Caitlin O'Meara, PhD
(414) 955-4311 | firstname.lastname@example.org
Genomic Sciences and Precision Medicine Center
Higher organisms such as zebrafish and neonatal mice are capable of complete heart regeneration following partial amputation. Although adult humans and adult mice lack this regeneration response, there is great interest in understanding how heart regeneration can occur so that we can activate this process in humans to better treat patients following myocardial infarction. My research is focused on understanding the cell biology of heart regeneration and cardiomyocyte cell cycle activity.
Zebrafish and neonatal mouse heart regeneration is thought to occur primarily by proliferation of resident cardiomyocytes whereby myocytes revert to a less differentiated state, disassemble sarcomere structures and re-enter a proliferative state. One project in my lab focuses on understanding the extracellular cues that stimulate cardiomyocyte cell cycle activity.

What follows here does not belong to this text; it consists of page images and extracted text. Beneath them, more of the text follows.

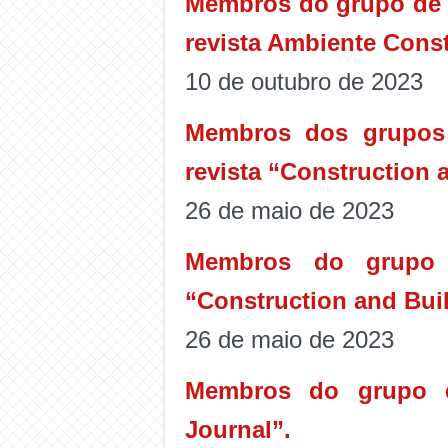
Membros do grupo de p
revista Ambiente Const
10 de outubro de 2023
Membros dos grupos 
revista “Construction 
26 de maio de 2023
Membros do grupo d
“Construction and Buil
26 de maio de 2023
Membros do grupo de
Journal”.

In preliminary studies we found that the anti-inflammatory cytokine Interleukin 13 (IL13) is a regulator of differentially expressed gene networks during neonatal mouse heart regeneration and stimulates cardiomyocyte cell cycle activity in vitro. We are investigating the role of IL13 in heart regeneration in vivo by genetic ablation of IL13 and exogenous delivery of recombinant IL13 in neonatal regeneration models and adult myocardial infarction models. Furthermore, we are investigating downstream signaling networks that mediate cardiomyocyte cell cycle activity. Novel mediators identified in our studies can be targeted as a translational approach for stimulating heart regeneration in the future.
My lab is also interested in understanding the role of inflammation in heart regeneration and adult myocardial infarction. We use the rat, mouse, and zebrafish models to investigate inflammatory cell polarization in the context of heart injury.
This work is supported in part by an American Heart Association Scientist Development Grant (17SDG33370061).